As I said, I'd really love to hear the response from the woman in the "revealing" princess gown who was accosted (sorry, not the word I want but the only word that will come to mind) in the hallway by this group as to whether or not she really felt that they were "safe," or if she felt she needed to say "yes" to get past them (there are other options for what might have been going through her mind, of course). That would affect my reading of the situation.


*I am trying to phrase this so as to exclude those genuinely inadvertent touches that can occur in the crowded hallway/conference room/dealer's room of a con/hotel but not to exclude frottage (as an example). I don't think that clothing plays a part in such unwanted touches, but I do think that someone poking me in the breast with their backpack/purse/PDA is different than being poked with a finger.
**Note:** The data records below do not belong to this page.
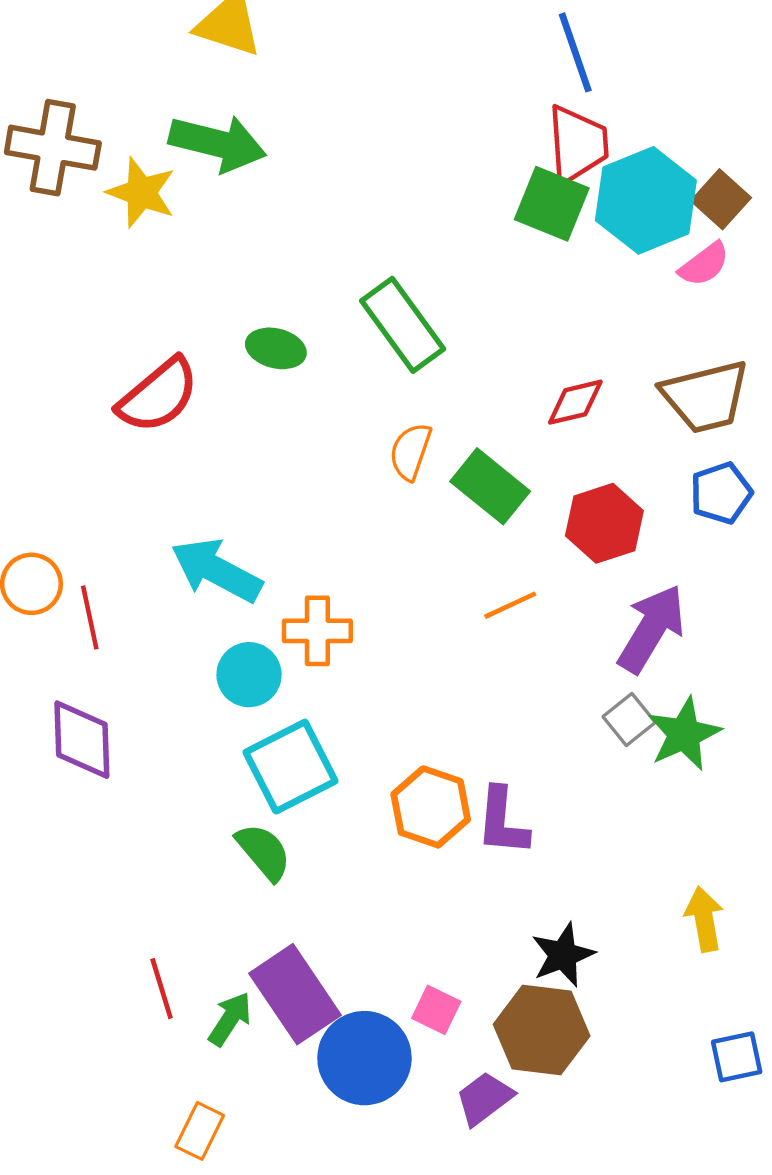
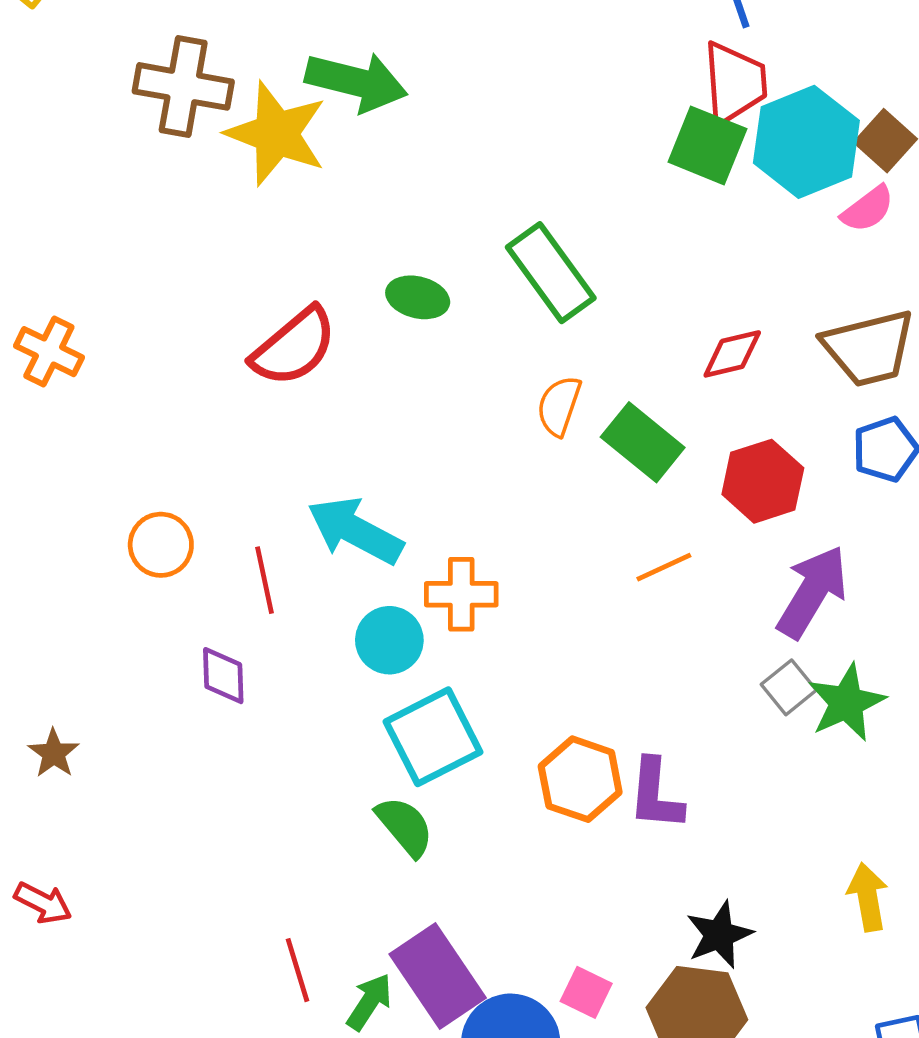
yellow star: (141, 193) -> (276, 134), size x1.4
red line: (90, 617) -> (265, 580), moved
purple diamond: (82, 740) -> (223, 676), moved, size x0.7

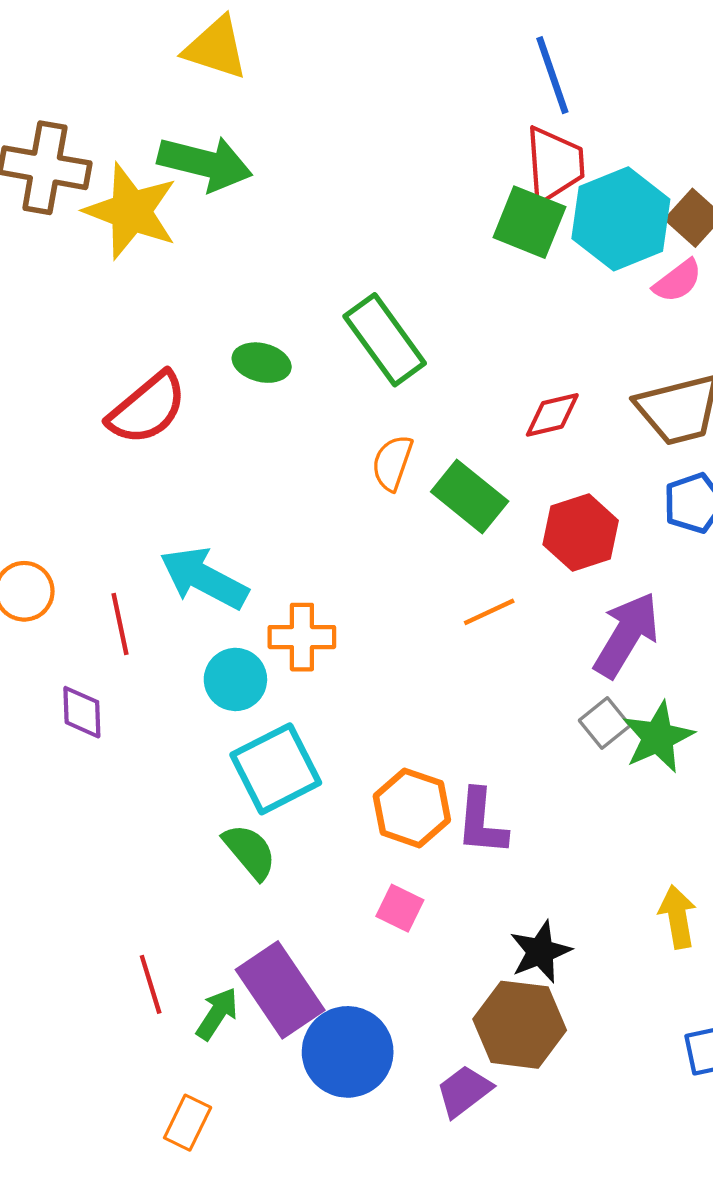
pink square: (586, 992) -> (400, 908), moved

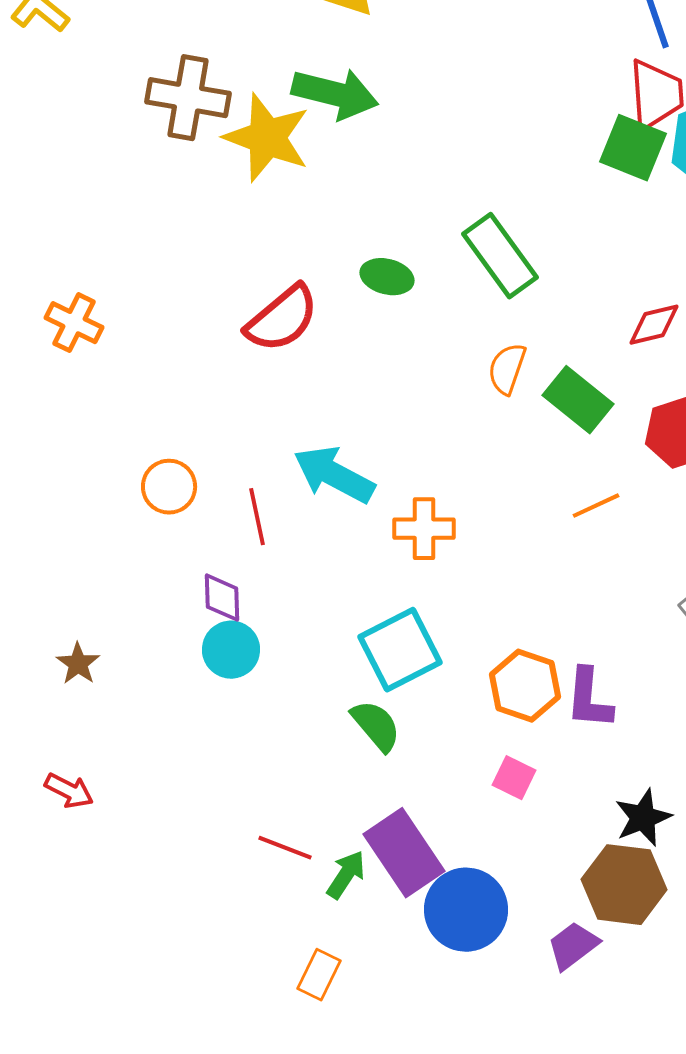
cyan circle: (235, 679) -> (231, 650), moved
red line: (151, 984) -> (285, 848), turned -52

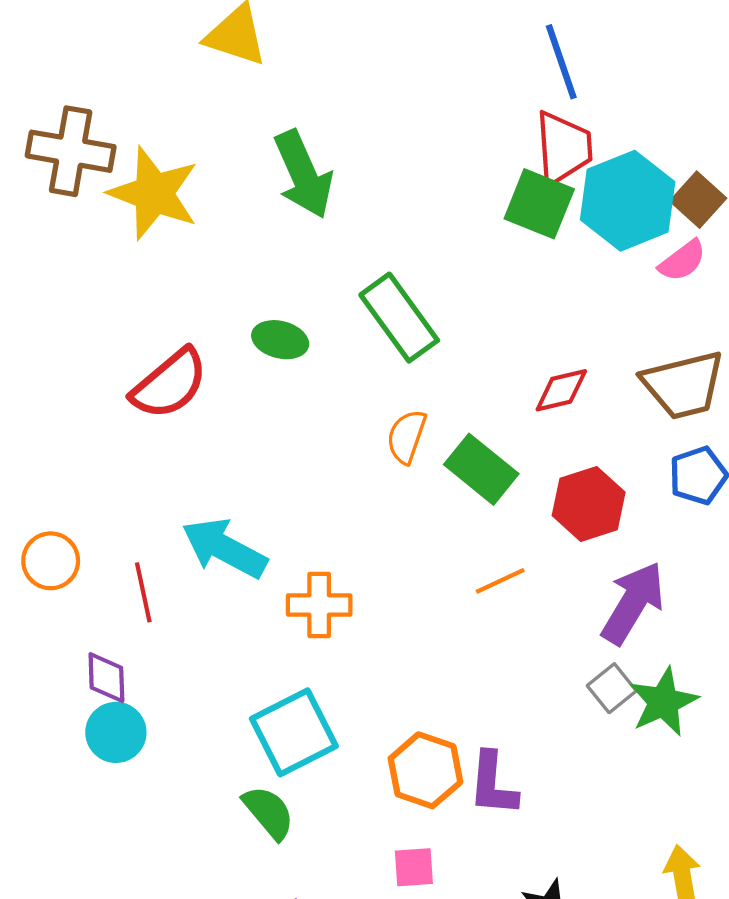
green arrow: (335, 94) -> (303, 174), moved, turned 52
pink square: (514, 778) -> (414, 867), turned -30

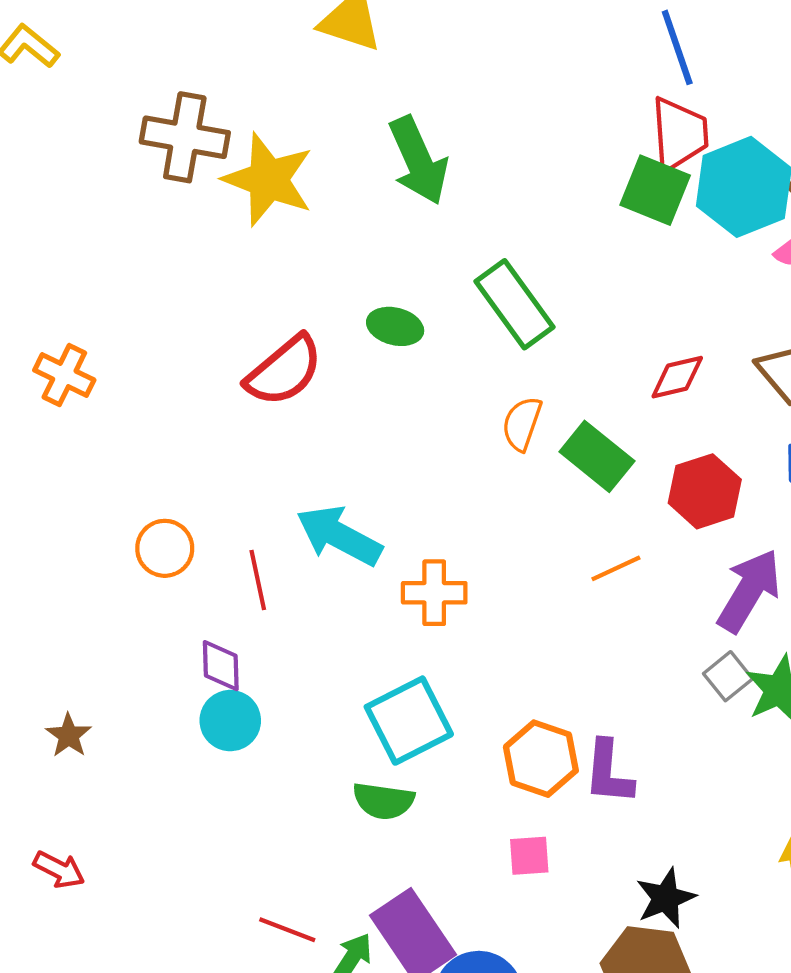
green semicircle: (269, 812) -> (383, 801), turned 138

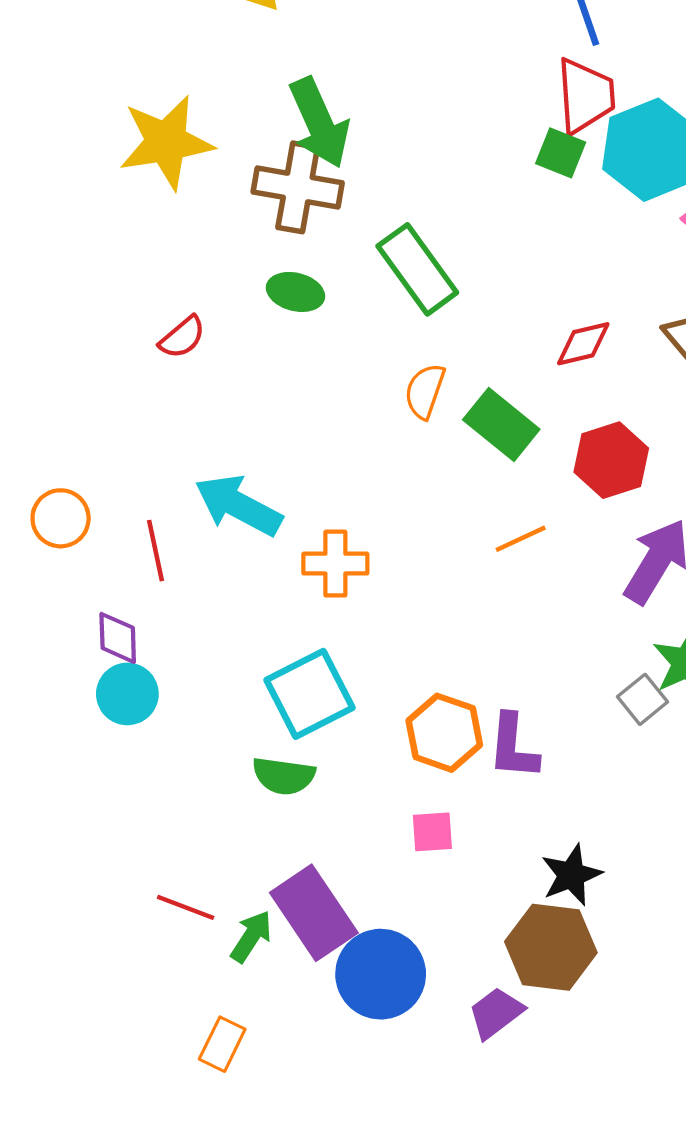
brown cross: (185, 137) -> (298, 187), moved
yellow star: (268, 180) -> (166, 142), turned -30
green square: (655, 190) -> (561, 153), size x0.7
red semicircle: (284, 371) -> (182, 337), size x0.6
gray square: (728, 676) -> (643, 699), moved

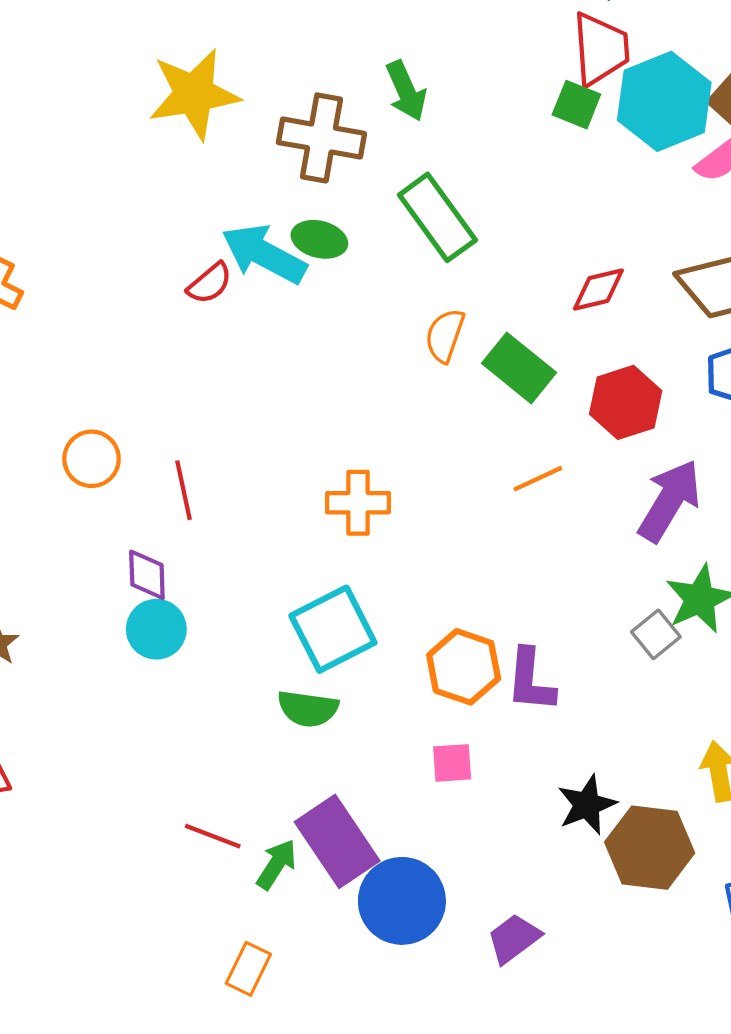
green arrow: (319, 123) -> (406, 91), moved, size x0.7
cyan arrow: (238, 505) -> (264, 254), moved
brown hexagon: (551, 947) -> (650, 848), moved

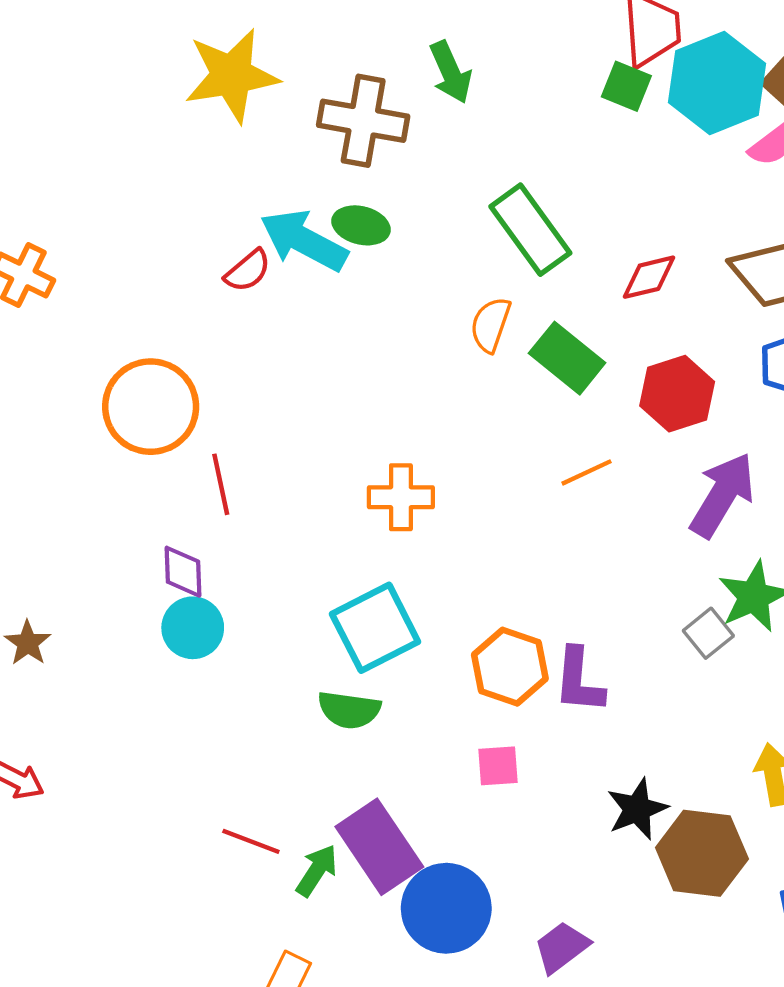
green rectangle: (437, 217) -> (530, 230), moved
orange circle: (92, 459) -> (151, 407), moved, size x1.6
**Sometimes men's bodies, as well, but in my experience more commonly women's. Consider how many times you've seen someone touch a pregnant woman's belly without her permission, as an example.
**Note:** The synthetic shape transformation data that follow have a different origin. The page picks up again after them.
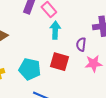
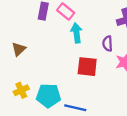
cyan pentagon: (30, 69) -> (48, 96), moved

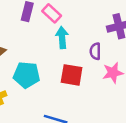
cyan pentagon: (48, 96) -> (27, 75), moved

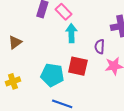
cyan pentagon: (27, 75) -> (52, 75), moved

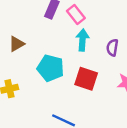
purple semicircle: (100, 47) -> (112, 48), moved
cyan pentagon: (52, 75) -> (50, 68), moved

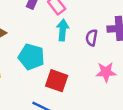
red square: (86, 79) -> (57, 81), moved

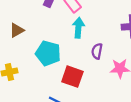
purple semicircle: (92, 38) -> (97, 51), moved

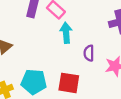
cyan pentagon: (48, 53) -> (34, 82), moved

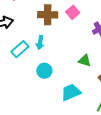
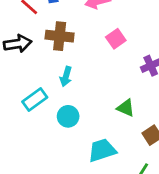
brown cross: (48, 15) -> (60, 36), moved
cyan rectangle: (20, 49) -> (35, 100), moved

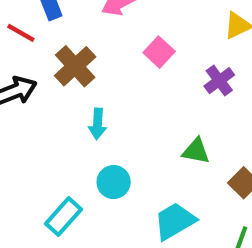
brown cross: (60, 36) -> (75, 66), turned -36
cyan rectangle: (35, 100) -> (63, 217), moved

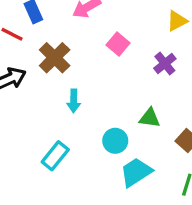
cyan circle: (114, 182) -> (115, 141), moved
cyan rectangle: (63, 217) -> (55, 156), moved

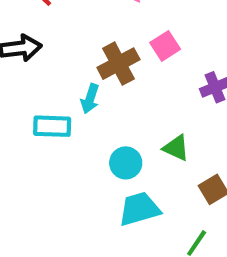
brown cross: (55, 58) -> (118, 64), moved
cyan rectangle: (55, 156) -> (52, 126), moved, turned 36

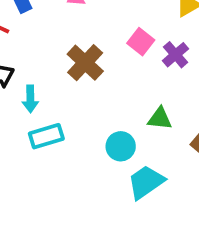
pink square: (165, 46) -> (141, 42), moved
cyan arrow: (90, 99) -> (30, 99), moved

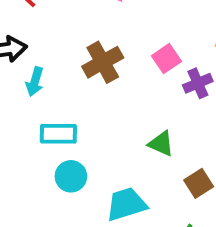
cyan rectangle: (46, 136) -> (58, 134), moved
cyan circle: (121, 146) -> (71, 176), moved

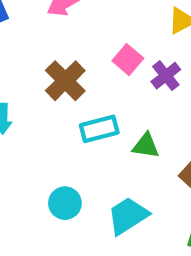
cyan rectangle: (58, 134) -> (99, 129), moved

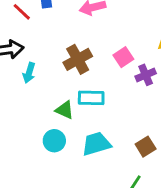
green triangle: (146, 146) -> (65, 110), moved
cyan trapezoid: (128, 216) -> (96, 144), moved

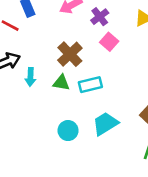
purple cross: (146, 75) -> (100, 17), moved
green triangle: (65, 110) -> (61, 83), moved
***Please note that I am not talking about peer pressure, but rather about societal norms. This one probably does hold true for men to some extent, but I honestly don't know; the plural of anecdote is not data, but most of the men I know have no trouble saying "no," where most of the women will hedge.

****There's also the fact that some of the non-breast/ass touching that went on may have gone on because people didn't want to say "no," so instead said "you can touch my 'x'." However, this is sheer hypothesis with nothing to back it up.

Date: 2008-04-22 05:48 pm (UTC)
hel: (Default)
From: [personal profile] hel
Quite fair, and I don't disagree with anything you say, other than "movements" like "The Open-Source Boob Project" encourages an atmosphere in which the problem of unwelcome touching is viewed as "normal" or perhaps given the veneer of acceptability by the asking of a question that purports to allow the person asked the option to say "no."
I think that this project would remove the unwelcome part of the equation, and I don't think the fact that asking is required is a veneer. I mean, sure, there can and often are societal pressures to say yes to things, but...does that mean no one should ever ask for what they want, or all yeses are untrustworthy? I feel like, since there was a 'no, don't ask' button, it was a good way to remove having to say no to a question, or feel pressured to say yes, since it stops the question ever being asked.
Ferret has provided some additional details here. Apparently, the woman in the princess gown was a friend of the woman who asked her. To me, that makes it far more likely her yes was genuine and unpressured, but I could see an argument otherwise, where it being a friend asking increases the pressure.

Anyway, much as I'm enjoying this discussion, I've got a take-home final to do, so I've got to sign off. I won't likely reply to anything for a number of hours.